## [About this exercise]
Although the data below contains pictures, output only the lines between those holding "Mohamed Hedi Ben" and "Polispecialistico Ars Medica", inclusive, exactly and without those pictures.

## [Study material]

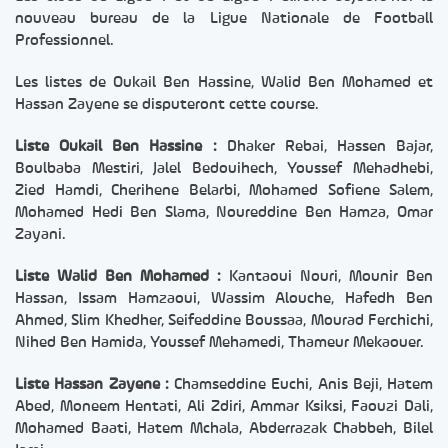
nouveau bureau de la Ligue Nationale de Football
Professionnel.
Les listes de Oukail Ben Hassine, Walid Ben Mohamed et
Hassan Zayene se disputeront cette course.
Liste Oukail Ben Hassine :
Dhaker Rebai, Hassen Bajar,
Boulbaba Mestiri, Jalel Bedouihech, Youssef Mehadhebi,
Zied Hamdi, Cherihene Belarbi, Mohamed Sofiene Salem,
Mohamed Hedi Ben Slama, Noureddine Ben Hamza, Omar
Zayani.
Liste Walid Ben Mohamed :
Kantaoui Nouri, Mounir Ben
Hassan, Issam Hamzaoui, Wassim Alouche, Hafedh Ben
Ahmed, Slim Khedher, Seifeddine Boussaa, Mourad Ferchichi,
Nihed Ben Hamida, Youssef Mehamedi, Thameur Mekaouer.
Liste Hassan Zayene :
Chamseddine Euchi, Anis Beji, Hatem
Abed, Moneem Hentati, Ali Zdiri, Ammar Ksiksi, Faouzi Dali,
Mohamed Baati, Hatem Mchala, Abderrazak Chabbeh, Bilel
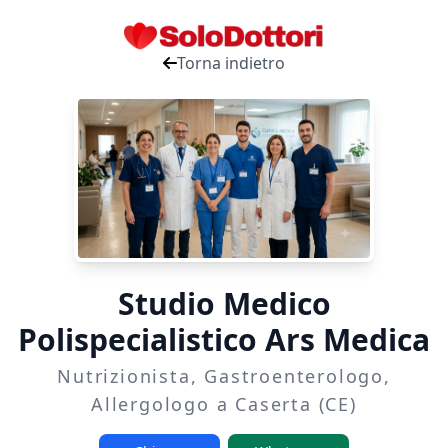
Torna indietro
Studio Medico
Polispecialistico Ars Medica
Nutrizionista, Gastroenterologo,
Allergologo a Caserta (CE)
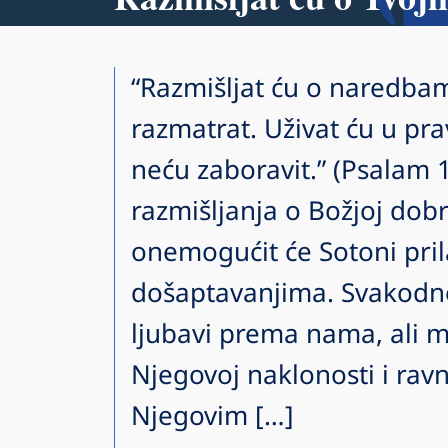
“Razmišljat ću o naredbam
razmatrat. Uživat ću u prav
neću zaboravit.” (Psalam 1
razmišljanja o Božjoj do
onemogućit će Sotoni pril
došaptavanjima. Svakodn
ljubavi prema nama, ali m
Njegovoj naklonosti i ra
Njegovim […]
...
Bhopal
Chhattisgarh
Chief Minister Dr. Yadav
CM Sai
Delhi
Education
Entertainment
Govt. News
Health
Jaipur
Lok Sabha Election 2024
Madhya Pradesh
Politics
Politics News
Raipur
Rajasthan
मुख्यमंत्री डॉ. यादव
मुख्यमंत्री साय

## [Written response]
Mohamed Hedi Ben Slama, Noureddine Ben Hamza, Omar
Zayani.
Liste Walid Ben Mohamed :
Kantaoui Nouri, Mounir Ben
Hassan, Issam Hamzaoui, Wassim Alouche, Hafedh Ben
Ahmed, Slim Khedher, Seifeddine Boussaa, Mourad Ferchichi,
Nihed Ben Hamida, Youssef Mehamedi, Thameur Mekaouer.
Liste Hassan Zayene :
Chamseddine Euchi, Anis Beji, Hatem
Abed, Moneem Hentati, Ali Zdiri, Ammar Ksiksi, Faouzi Dali,
Mohamed Baati, Hatem Mchala, Abderrazak Chabbeh, Bilel
Torna indietro
Studio Medico
Polispecialistico Ars Medica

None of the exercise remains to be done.